Валерка согласно покивал головой. Он был погружен в работу: вычерчивал пароходик на песке.
Далеко за полдень появились друзья. Сначала пошатались по берегу, потом, узрев нас, переплыли на мель. Женька с ходу понес:
– Че, суконки, лежите! Тсы. Меня какой-то бес попутал, а вам до сех пор! Друзья называются. Ангелы-хранители! Не пьют, не воруют, – чистенькие, тсы. – Женька ловко и часто сплевывал сквозь зубы. – На хрен мне нужны такие друзья, с которыми не выпьешь. А хочешь, счас заору на всю реку, что ты, Геныч, Хыся прикончил. Хочешь? Ха-ха, заболело! Песок, поди, под тобой намок, ха-ха. Не боись, не такой гад, как некоторые. Я не отделяюсь! Я лучше все на себя возьму!
– Отойди в сторонку – солнце заслоняешь, – посоветовал я.
И тут мы немножко подрались. Я все надеялся, ждал, когда Балда с Валеркой нас растащат, но они стояли как болванчики и смотрели. Бить Женьку – не бил, просто останавливал его пыл. А он вдохновенно махал по воздуху, пролетал мимо, падал. Наконец остановился и сказал гордо:
– Хватит или еще? Смотри – угроблю.
Потом бросился в воду, окунулся, вернулся обратно, упал на песок, закрыл лицо Валеркиной рубахой и уснул. Мы сидели около него, Валерка и Балда о чем-то говорили. Я смотрел на них, и они как-то отстранялись, отдалялись, виделись будто через толстое стекло: видно, а не слышно. Собрал одежду, попрощался, переплыл на берег и пошел, точно даже не зная куда, вроде домой.
Шел, и со мной что-то непонятное творилось, охватывало какое-то общее удивление. Была странная дорога, по которой тысячу раз хаживал; измытая дождями, изветренная, иссушенная солнцем, она покрылась паутиной морщинок, как древняя старуха. По обочинам разрастался пучками клен, еще недавно его и в помине не было – этак он всю улицу заполонит! Переходил шоссе – плавившийся от жары асфальт мягко проминался под ногами, грел ступни. И в этом было что-то необыкновенное, необъяснимое, но приятное… инородность какая-то чувствовалась. На остановке автобуса стоял мужик с игрушечным, почему-то голубым конем в руках. Мужика распирала радость! Счастье! Чудеса: раньше бы мелькнул перед глазами какой-то мужик с конем, я бы на него даже внимания не обратил, а теперь видел счастливого мужика с голубым конем, почему-то голубым!.. Сейчас вот приедет домой, сына осчастливит и жену. Он и счастлив-то, предвкушая их счастье. Хорошо. Подошел автобус – располным-полна коробушка! Интересно, какое будет у мужика настроение, когда он станет втискиваться в двери… Мужик заметался: подбежал к заднему выходу, кинулся к переднему, вернулся обратно – настроение у него испортилось. Попытался пристроиться бочком – конь мешает. «Надо повернуться спиной и плечом давануть», – помогал я мысленно мужику. Он так и сделал. И бросил, оправдываясь, через плечо: «В тесноте, да не в обиде!» Прижал коня к груди – снова счастлив! И мне легко вздохнулось, отпустило душу, высвободило ее из жестких оков – человеком себя почувствовал. Жить захотелось! А всего-то навсего что случилось – я заметил человека, мужика с голубым конем!

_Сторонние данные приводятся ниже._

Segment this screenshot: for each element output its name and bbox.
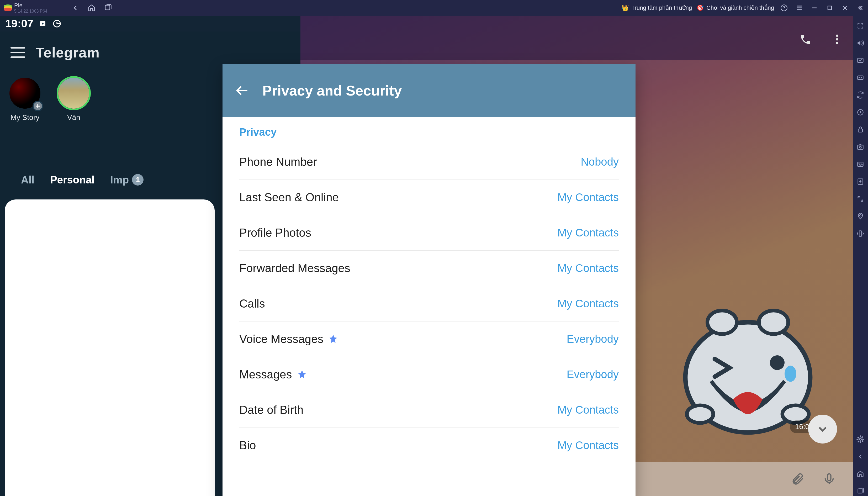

Улица, вздымаясь волнами, растянутым конусом поднималась вверх и заканчивалась темной щеточкой леса, втыкающейся в небо. Прыгая по взъемам, ползла вверх дорога. Карабкались дома, цепляясь за склоны заборами.
«Жизнь – это совсем другое, другое!» – пронзила меня с ног до головы мысль, наполнила силами, с которыми нельзя было справиться. И я, поддаваясь им, рванулся и побежал, не чувствуя ног. Уверенность появилась: все будет хорошо, должно быть, сумею сделать, чтоб было! Перед матерью покаяться захотелось. Не прощения вымолить – до смерти теперь вины не искупить, – а покаяться: я же другой, другой!..
И вдруг из общей картины вырвалась фигура, маячившая впереди. Она тоже бежала, точнее, шла вприбежку, спешила мне навстречу. Черные волосы то метались из стороны в сторону, то плескались над головой. Парило (знать, к дождю), и очертания ее тела, которое плотно облегало светлое знакомое платье в горошек, виделись чуть размыто.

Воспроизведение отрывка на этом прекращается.